En skis, il a tout fait, avec toujours cette qualité précieuse de ne pas trop se prendre au sérieux : ainsi du Piaget aux Agneaux qui décemment ne méritait sa visite que parce que la neige était croûtée au vallon de la Route, 15 Grands ‘petits’ Pics par saison en Lauzière, une moyenne de 100 000 m par an et une connaissance approfondie à coups de cartes des massifs proches d’Albertville ; et surtout il saura vous conter chaque rando comme si vous y étiez, savoir qu’il faut contourner le sapin 1 753 par la droite et non par la gauche, etc. Un talent certain pour les commentaires de course, que chacun est maintenant à même de juger sur Internet, et qui devrait faire la base pour une publication future à vocation historique lorsque la neige aura définitivement fui nos contrées en hiver (titre proposé : ‘la rando c’est pointu’, ou ‘mes 1 000 et une façons de manger les pâtes pour torcher’).
Mais Bubu, à l’image de son homonyme, sait être polyvalent, avec toujours cependant une préférence pour les longues bambées bourrin face aux aspects les plus techniques de nos activités : une période spéléo, pour se faire un physique ; des efforts désespérés en escalade, avec souvent des cris et jurons variés pour conjurer les affres de la gravité ; de la cascade et des grandes voies Cambon pour faire du social.

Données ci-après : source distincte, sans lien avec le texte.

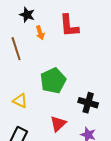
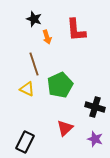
brown line: (16, 49) -> (34, 64), moved
yellow triangle: (20, 101) -> (27, 89), moved

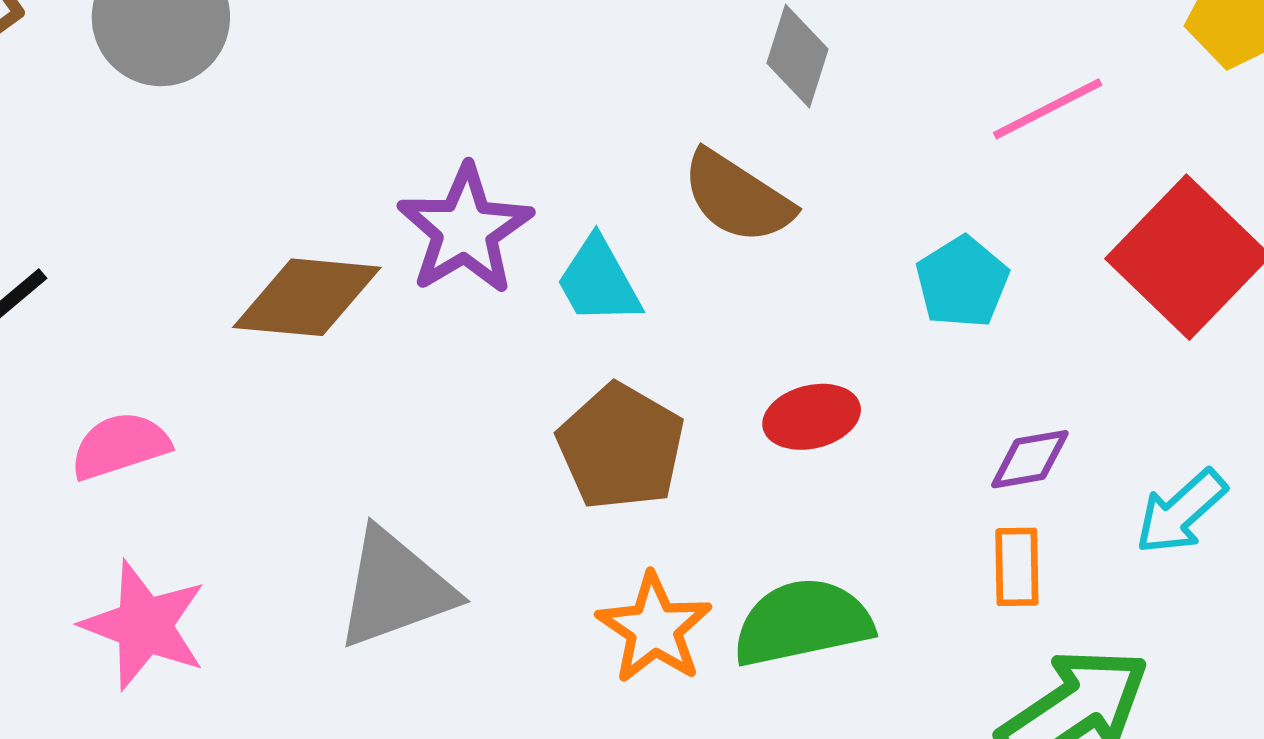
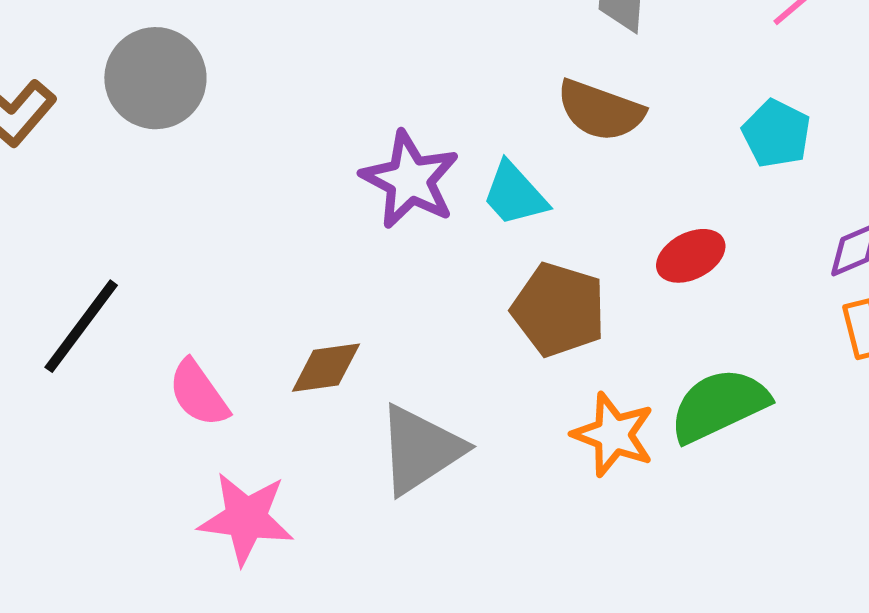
brown diamond: (307, 297) -> (326, 368), moved, size x0.7
pink semicircle: (120, 446) -> (198, 393), turned -94

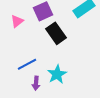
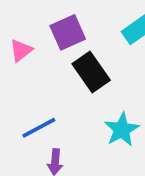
cyan star: (57, 74) -> (122, 130), moved

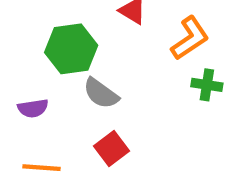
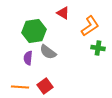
purple semicircle: (33, 108) -> (28, 58), moved, turned 104
red square: (111, 149) -> (45, 86), moved

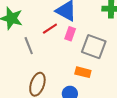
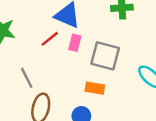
gray line: (29, 46) -> (27, 78), moved

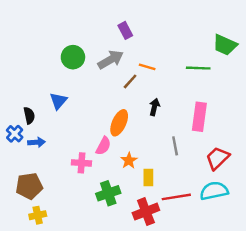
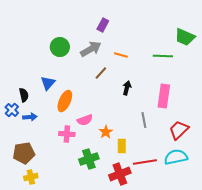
purple rectangle: (125, 30) -> (103, 25), turned 56
brown line: (130, 81) -> (101, 73), moved
orange ellipse: (119, 123) -> (65, 101), moved
pink semicircle: (103, 146) -> (85, 120), turned 42

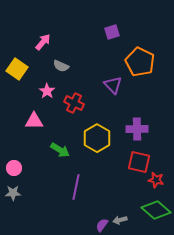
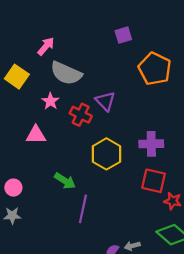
gray semicircle: (61, 66) -> (66, 73), size x1.8
purple triangle: (113, 85) -> (105, 101), moved
green arrow: (60, 150) -> (65, 181), moved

De l’alpinisme pour occuper l’été, avec une spécialité à la traversée d’un autre Grand Pic. La création de pistes de ski à coups de hache et de scie dans les arcosses préalpins.
Des partenaires variés, allant de la petite au gros poussin (à la polaire) jaune, en passant par un recrutement dans les hospices de Saint Hillaire, pour quelque enseignant grincheux et grabataire, néanmoins amateur de bière et de nudisme au sommet. Même un petit énervé (énervant) qui fait bien peu d’efforts.
Au final un niveau en montagne plus que tentant, aux portes du 5.4, du 1 000 m/h, et du 4c, et un Hussonisme latent bien amusant (il ne faudrait pas perdre de vue que la montagne reste avant tout un merveilleux terrain de jeu) qui ne demande qu’à se développer, à coups de ski à poil et/ou de nuit dans les banlieues de Prabert, et de collants chaque hiver plus légers et transparents. Par ailleurs, Bubu est aussi un ingénieur au top, capable de vous baratiner la plus invraisemblable des explications sur les mystères du cosmos, l’utilisation du glycogène chez la libellule (sans pouvoir dissimuler une certaine jalousie), ou le dernier piolet à la mode. Mais qui essaie-t-il de convaincre ??? D’abord incrédule face à un tel oiseau rare, qui a au moins su rester fidèle à ses premières convictions, il faudra bien vous y faire :’le Bubu, ça vous gagne’.